Mais pourquoi avez-vous troqué le pinceau pour le stylo?

– Dans mon désir de devenir peintre entrait l’envie de passer des heures, chaque jour, seul dans un bureau. C’est aussi le privilège de l’écrivain. J’aime cette solitude. Et la rêverie.

Quelle est la clef de la compréhension d’Istanbul?

– La complexité. Nous vivons dans des sociétés qui veulent des réponses immédiates et simples à toutes choses. Istanbul est une ville qui rappelle que ce désir est une chimère: seule la complexité répond aux questions qui nous taraudent. Et Istanbul est le visage même de la complexité: la combinaison d’une ville islamiste traditionaliste et d’une ville européenne libérale. La clef de cette cité tient en ce conseil: respectez ses ombres et ses mystères. Plus la ville vous échappe, mieux vous la comprenez. C’est un paradoxe absolu, je le concède. A Istanbul, on vient pour s’exposer à la ville, pas pour lui arracher ses secrets. On n’en ressort pas indemne.

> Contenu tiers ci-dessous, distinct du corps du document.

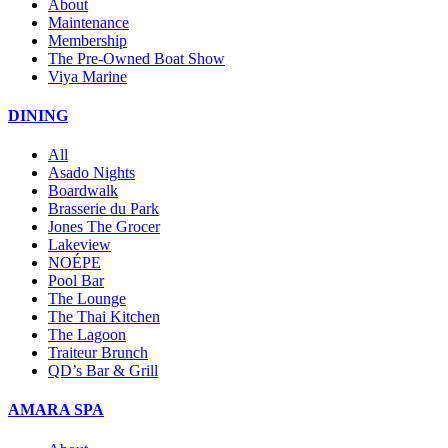
About
Maintenance
Membership
The Pre-Owned Boat Show
Viya Marine
DINING
All
Asado Nights
Boardwalk
Brasserie du Park
Jones The Grocer
Lakeview
NOÉPE
Pool Bar
The Lounge
The Thai Kitchen
The Lagoon
Traiteur Brunch
QD’s Bar & Grill
AMARA SPA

Cela veut-il dire qu’Istanbul est soluble dans l’Europe?

– Pour moi, Istanbul fait partie de l’Europe, puisque mon club de foot, Galatasaray, joue en Coupe d’Europe… Si vous me demandez si Istanbul est en Europe, je vous répondrai qu’il suffit de regarder la carte du monde pour le constater. Mais, plus sérieusement, nous ne sommes pas encore, à ce jour, au niveau. Cela dit, je pense que la Turquie doit être, culturellement, capable de rejoindre les démocraties européennes dans l’Union. Mais sans renier ce qu’elle est vraiment. Le désir de la Turquie d’entrer dans l’Europe pose le problème suivant: qu’est-ce que la culture européenne? Est-ce la religion? Est-ce l’histoire? Est-ce la géographie? Ou bien quelque chose d’autre? Istanbul appartient géographiquement et historiquement à l’Europe. Mais la vraie question à laquelle nous devons tous répondre (nous autres, Turcs, ainsi que les autres peuples d’Europe) est la suivante: comment voyons-nous l’avenir de l’Europe?

Orhan Pamuk

1952 Naissance à Istanbul, dans un milieu intellectuel.

2005 Premières menaces de mort.

2006 Prix Nobel de littérature. Menaces de mort répétées.

2007 Installation à New York. Parution d’Istanbul (Gallimard).